## DATA UNDER STUDY

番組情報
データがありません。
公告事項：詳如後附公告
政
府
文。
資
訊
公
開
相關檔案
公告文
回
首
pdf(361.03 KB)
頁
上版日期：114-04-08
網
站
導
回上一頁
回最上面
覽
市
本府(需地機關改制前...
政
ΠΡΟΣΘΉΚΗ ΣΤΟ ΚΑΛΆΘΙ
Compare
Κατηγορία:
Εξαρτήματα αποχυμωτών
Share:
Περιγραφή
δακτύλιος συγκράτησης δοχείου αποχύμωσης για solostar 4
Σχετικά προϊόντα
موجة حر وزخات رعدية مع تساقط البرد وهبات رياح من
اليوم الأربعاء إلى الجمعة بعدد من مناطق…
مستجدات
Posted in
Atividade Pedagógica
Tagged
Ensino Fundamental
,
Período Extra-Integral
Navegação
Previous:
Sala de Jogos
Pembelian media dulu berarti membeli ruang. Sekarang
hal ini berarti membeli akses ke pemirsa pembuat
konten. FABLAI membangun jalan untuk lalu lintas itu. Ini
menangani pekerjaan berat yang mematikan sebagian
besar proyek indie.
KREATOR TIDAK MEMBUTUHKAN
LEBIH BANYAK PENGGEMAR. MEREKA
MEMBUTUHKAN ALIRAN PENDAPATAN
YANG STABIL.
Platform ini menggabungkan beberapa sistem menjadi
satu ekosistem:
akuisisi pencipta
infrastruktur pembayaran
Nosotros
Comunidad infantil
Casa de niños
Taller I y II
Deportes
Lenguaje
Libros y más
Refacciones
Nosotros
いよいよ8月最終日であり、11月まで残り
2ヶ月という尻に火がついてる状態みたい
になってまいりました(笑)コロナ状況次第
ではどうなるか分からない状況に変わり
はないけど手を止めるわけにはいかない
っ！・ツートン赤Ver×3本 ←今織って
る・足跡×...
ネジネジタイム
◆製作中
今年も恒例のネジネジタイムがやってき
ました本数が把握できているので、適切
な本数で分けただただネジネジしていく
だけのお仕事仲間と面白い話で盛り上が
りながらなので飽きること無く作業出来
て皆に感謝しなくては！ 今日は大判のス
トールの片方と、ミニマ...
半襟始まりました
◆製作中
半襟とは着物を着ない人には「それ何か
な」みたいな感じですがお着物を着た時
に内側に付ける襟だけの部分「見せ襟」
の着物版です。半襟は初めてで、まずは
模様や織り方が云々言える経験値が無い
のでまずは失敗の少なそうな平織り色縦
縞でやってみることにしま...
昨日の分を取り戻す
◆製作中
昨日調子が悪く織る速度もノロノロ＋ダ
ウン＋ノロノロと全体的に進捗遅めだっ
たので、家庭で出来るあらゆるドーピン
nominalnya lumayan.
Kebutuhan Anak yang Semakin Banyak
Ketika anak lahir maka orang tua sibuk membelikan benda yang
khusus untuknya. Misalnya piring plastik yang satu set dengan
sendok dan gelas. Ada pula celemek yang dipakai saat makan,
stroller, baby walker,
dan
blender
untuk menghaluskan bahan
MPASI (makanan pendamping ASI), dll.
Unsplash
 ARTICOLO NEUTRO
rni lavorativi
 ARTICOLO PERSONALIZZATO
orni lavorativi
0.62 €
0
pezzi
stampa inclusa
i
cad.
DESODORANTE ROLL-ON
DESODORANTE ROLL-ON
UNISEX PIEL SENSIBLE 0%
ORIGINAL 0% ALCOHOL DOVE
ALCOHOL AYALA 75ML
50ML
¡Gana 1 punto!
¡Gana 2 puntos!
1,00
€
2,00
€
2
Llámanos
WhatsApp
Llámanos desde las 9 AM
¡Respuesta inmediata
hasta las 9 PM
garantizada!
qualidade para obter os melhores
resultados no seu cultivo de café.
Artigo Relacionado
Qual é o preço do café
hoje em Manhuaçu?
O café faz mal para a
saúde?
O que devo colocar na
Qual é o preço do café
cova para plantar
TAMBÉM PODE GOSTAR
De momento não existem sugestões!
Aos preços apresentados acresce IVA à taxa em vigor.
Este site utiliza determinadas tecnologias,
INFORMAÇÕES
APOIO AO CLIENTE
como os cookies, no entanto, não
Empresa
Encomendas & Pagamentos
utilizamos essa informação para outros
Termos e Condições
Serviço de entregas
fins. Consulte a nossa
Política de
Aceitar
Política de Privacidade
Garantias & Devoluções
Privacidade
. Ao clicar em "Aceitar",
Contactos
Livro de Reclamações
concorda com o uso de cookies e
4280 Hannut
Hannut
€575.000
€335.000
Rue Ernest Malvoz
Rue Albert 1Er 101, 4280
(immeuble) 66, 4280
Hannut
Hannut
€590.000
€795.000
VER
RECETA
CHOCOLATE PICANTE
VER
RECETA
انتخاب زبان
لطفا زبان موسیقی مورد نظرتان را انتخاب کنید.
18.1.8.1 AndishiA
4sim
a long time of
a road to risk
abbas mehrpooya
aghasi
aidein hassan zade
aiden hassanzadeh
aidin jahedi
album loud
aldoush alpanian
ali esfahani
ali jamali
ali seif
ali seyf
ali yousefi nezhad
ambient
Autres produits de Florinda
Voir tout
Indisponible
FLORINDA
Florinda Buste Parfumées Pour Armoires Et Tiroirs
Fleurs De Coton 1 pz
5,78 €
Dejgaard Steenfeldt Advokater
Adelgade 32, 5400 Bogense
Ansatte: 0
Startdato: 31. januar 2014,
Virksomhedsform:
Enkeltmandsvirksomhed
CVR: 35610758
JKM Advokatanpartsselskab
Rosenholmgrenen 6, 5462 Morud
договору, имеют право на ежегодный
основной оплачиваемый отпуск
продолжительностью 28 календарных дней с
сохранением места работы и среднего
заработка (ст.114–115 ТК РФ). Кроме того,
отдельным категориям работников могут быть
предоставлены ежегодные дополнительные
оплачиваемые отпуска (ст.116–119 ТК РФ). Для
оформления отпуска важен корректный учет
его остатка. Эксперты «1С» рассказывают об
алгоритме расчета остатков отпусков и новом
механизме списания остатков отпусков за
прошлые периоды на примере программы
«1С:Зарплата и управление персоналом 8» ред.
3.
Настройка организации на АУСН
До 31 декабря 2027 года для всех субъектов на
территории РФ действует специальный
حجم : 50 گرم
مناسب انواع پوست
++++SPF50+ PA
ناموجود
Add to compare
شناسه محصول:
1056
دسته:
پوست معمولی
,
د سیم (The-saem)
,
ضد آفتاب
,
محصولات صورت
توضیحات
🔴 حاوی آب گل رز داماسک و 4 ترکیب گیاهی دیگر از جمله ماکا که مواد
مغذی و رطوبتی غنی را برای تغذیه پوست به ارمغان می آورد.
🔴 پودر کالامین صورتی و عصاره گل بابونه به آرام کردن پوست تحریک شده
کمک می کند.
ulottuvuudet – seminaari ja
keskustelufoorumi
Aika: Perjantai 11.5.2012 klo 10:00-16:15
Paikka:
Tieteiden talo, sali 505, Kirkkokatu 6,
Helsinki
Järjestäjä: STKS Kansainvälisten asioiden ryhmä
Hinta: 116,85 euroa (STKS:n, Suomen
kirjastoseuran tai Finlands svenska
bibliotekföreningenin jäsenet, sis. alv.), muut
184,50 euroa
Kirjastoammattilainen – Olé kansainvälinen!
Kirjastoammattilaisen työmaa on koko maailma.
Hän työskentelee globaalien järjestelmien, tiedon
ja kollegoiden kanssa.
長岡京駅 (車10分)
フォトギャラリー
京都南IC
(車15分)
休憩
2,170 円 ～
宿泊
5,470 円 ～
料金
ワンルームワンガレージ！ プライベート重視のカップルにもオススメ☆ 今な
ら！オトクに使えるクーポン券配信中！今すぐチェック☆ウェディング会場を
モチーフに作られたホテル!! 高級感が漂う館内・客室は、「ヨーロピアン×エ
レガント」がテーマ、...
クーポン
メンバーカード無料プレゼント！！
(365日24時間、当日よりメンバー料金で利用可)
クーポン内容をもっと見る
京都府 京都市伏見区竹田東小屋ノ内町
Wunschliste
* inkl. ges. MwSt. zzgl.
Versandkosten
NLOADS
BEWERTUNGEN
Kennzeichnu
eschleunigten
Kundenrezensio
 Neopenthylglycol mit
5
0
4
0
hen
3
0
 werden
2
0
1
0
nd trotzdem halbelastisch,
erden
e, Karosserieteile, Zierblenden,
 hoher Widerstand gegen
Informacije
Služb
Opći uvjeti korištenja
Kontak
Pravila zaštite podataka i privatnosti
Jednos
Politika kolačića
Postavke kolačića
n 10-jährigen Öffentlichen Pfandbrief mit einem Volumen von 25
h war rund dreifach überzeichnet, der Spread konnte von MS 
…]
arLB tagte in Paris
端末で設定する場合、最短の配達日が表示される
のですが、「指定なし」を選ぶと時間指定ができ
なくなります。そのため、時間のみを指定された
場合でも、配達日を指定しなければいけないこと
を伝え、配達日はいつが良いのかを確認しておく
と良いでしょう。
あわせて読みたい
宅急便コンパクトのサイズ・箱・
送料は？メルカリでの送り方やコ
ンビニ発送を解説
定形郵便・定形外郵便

## WHAT YOU WILL DO
Please give the number of lines above that contain "MEMBUTUHKAN", without any other words.

## RESULT
2